Compressing word embeddings is important for deploying NLP models in memory-constrained settings. However, understanding what makes compressed embeddings perform well on downstream tasks is challenging---existing measures of compression quality often fail to distinguish between embeddings that perform well and those that do not. We thus propose the eigenspace overlap score as a new measure. We relate the eigenspace overlap score to downstream performance by developing generalization bounds for the compressed embeddings in terms of this score, in the context of linear and logistic regression. We then show that we can lower bound the eigenspace overlap score for a simple uniform quantization compression method, helping to explain the strong empirical performance of this method. Finally, we show that by using the eigenspace overlap score as a selection criterion between embeddings drawn from a representative set we compressed, we can efficiently identify the better performing embedding with up to 2x lower selection error rates than the next best measure of compression quality, and avoid the cost of training a separate model for each task of interest.

NeurIPS Conference 2018 Conference Paper

Learning Compressed Transforms with Low Displacement Rank

  • Anna Thomas
  • Albert Gu
  • Tri Dao
  • Atri Rudra
  • Christopher Ré

The low displacement rank (LDR) framework for structured matrices represents a matrix through two displacement operators and a low-rank residual. Existing use of LDR matrices in deep learning has applied fixed displacement operators encoding forms of shift invariance akin to convolutions. We introduce a rich class of LDR matrices with more general displacement operators, and explicitly learn over both the operators and the low-rank component. This class generalizes several previous constructions while preserving compression and efficient computation. We prove bounds on the VC dimension of multi-layer neural networks with structured weight matrices and show empirically that our compact parameterization can reduce the sample complexity of learning. When replacing weight layers in fully-connected, convolutional, and recurrent neural networks for image classification and language modeling tasks, our new classes exceed the accuracy of existing compression approaches, and on some tasks even outperform general unstructured layers while using more than 20x fewer parameters.

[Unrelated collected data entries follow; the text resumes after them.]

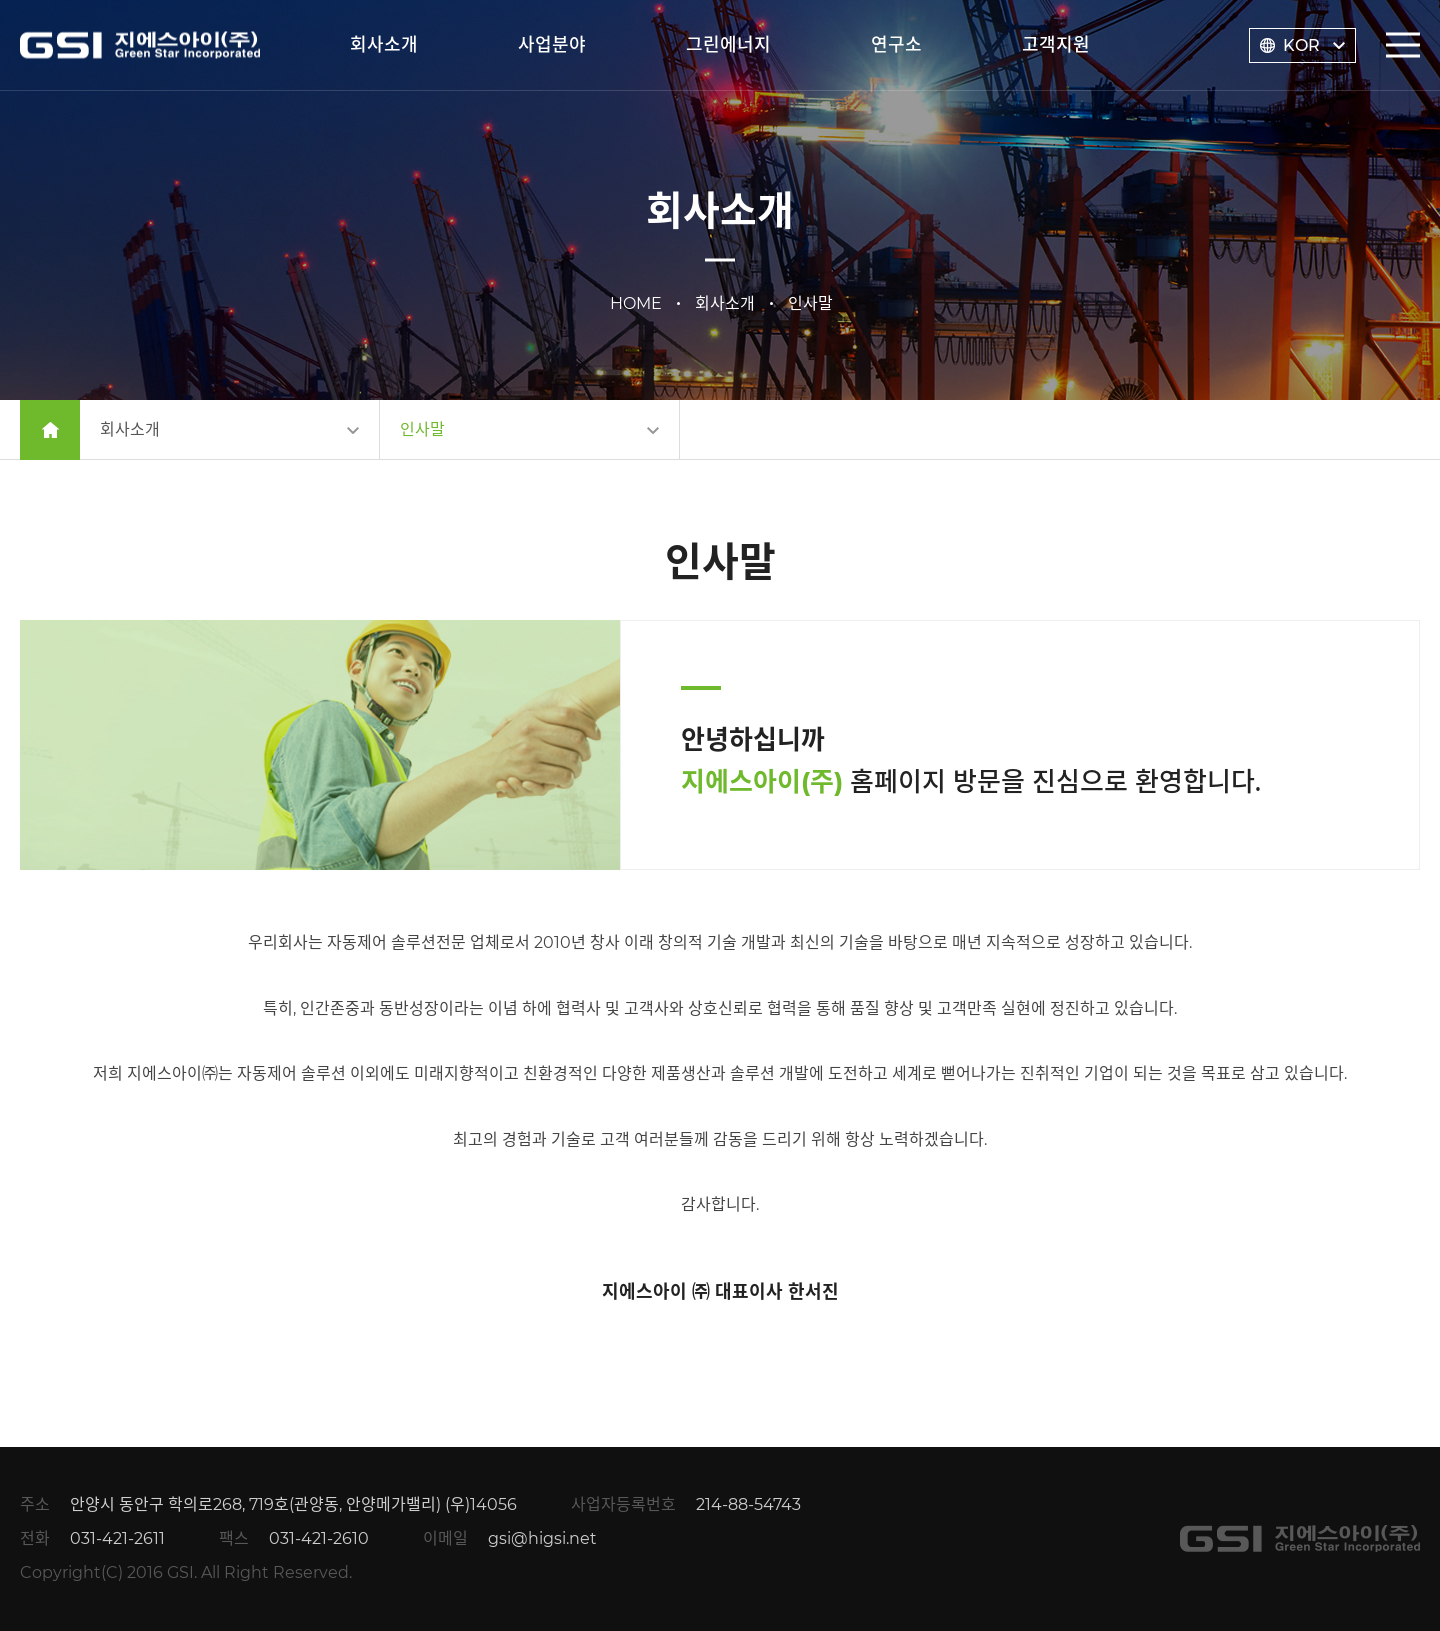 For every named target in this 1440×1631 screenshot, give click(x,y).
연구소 (896, 45)
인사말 (422, 429)
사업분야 (552, 45)
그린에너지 (728, 45)
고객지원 (1056, 45)
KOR (1301, 45)
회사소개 (384, 45) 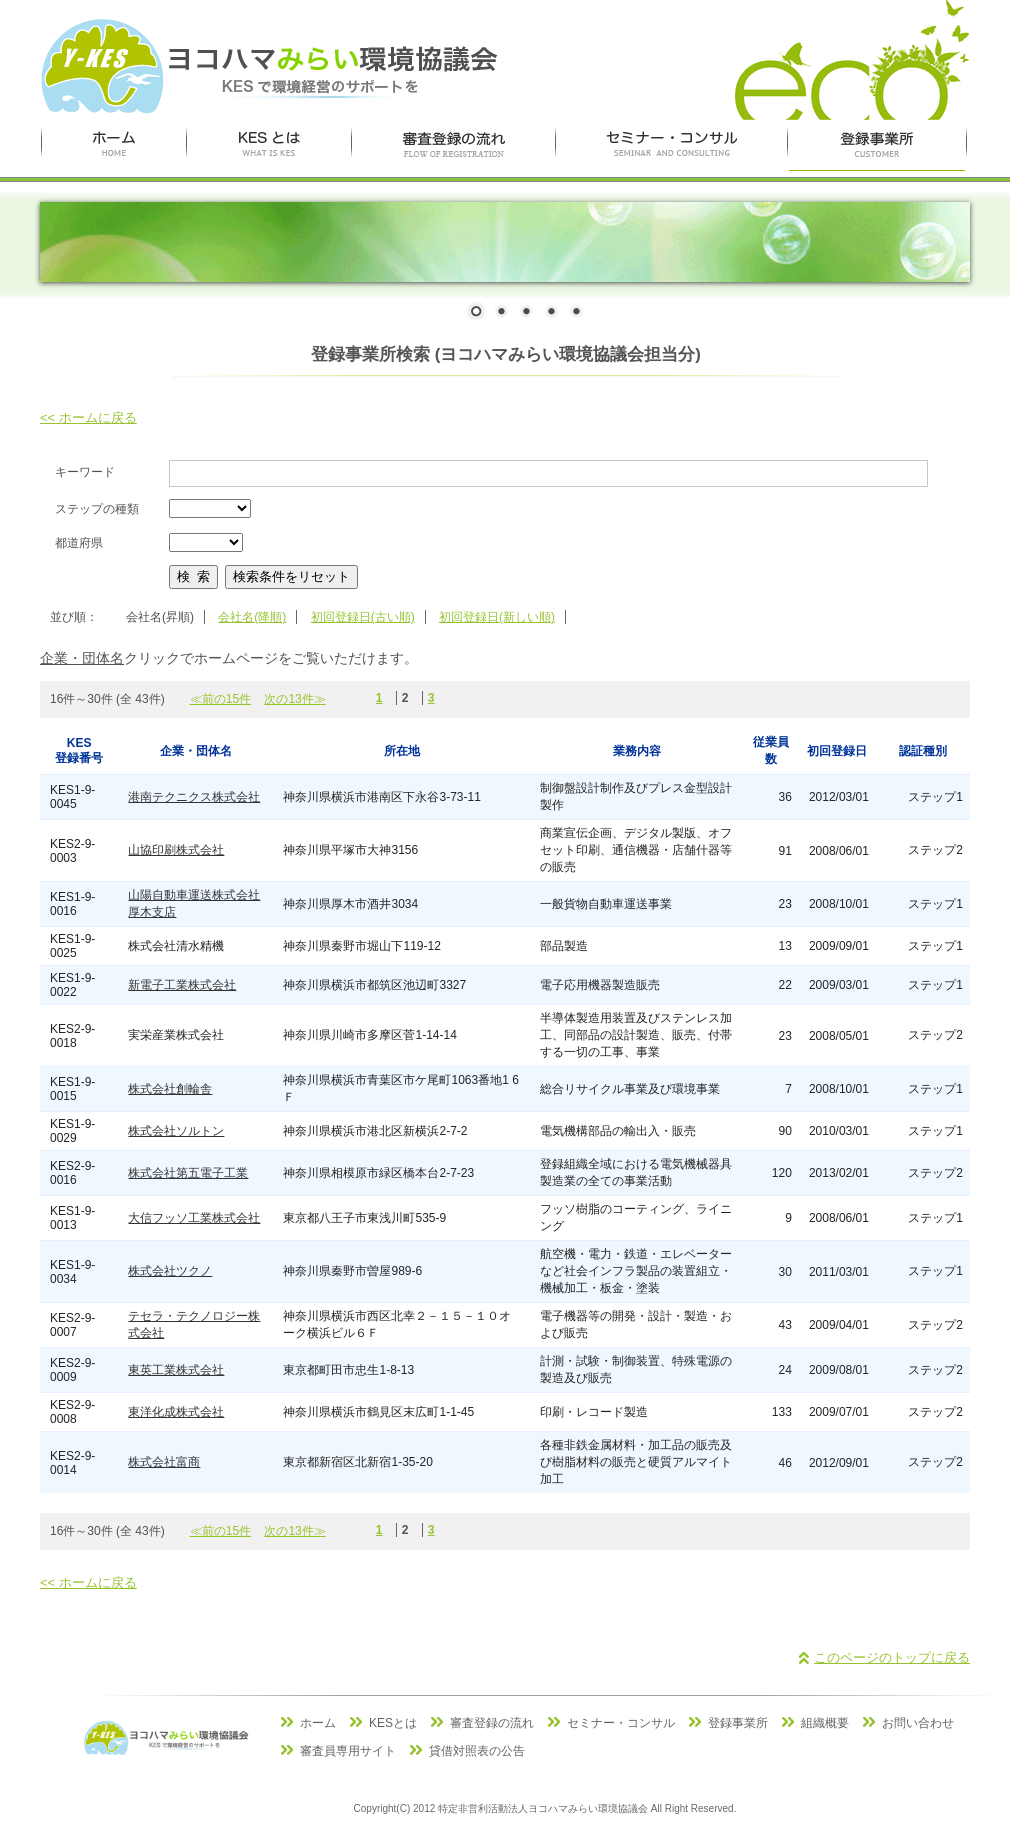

NeurIPS Conference 2017 Conference Paper

Gaussian Quadrature for Kernel Features

  • Tri Dao
  • Christopher De Sa
  • Christopher Ré

Kernel methods have recently attracted resurgent interest, showing performance competitive with deep neural networks in tasks such as speech recognition. The random Fourier features map is a technique commonly used to scale up kernel machines, but employing the randomized feature map means that $O(\epsilon^{-2})$ samples are required to achieve an approximation error of at most $\epsilon$. We investigate some alternative schemes for constructing feature maps that are deterministic, rather than random, by approximating the kernel in the frequency domain using Gaussian quadrature. We show that deterministic feature maps can be constructed, for any $\gamma > 0$, to achieve error $\epsilon$ with $O(e^{e^\gamma} + \epsilon^{-1/\gamma})$ samples as $\epsilon$ goes to 0. Our method works particularly well with sparse ANOVA kernels, which are inspired by the convolutional layer of CNNs. We validate our methods on datasets in different domains, such as MNIST and TIMIT, showing that deterministic features are faster to generate and achieve accuracy comparable to the state-of-the-art kernel methods based on random Fourier features.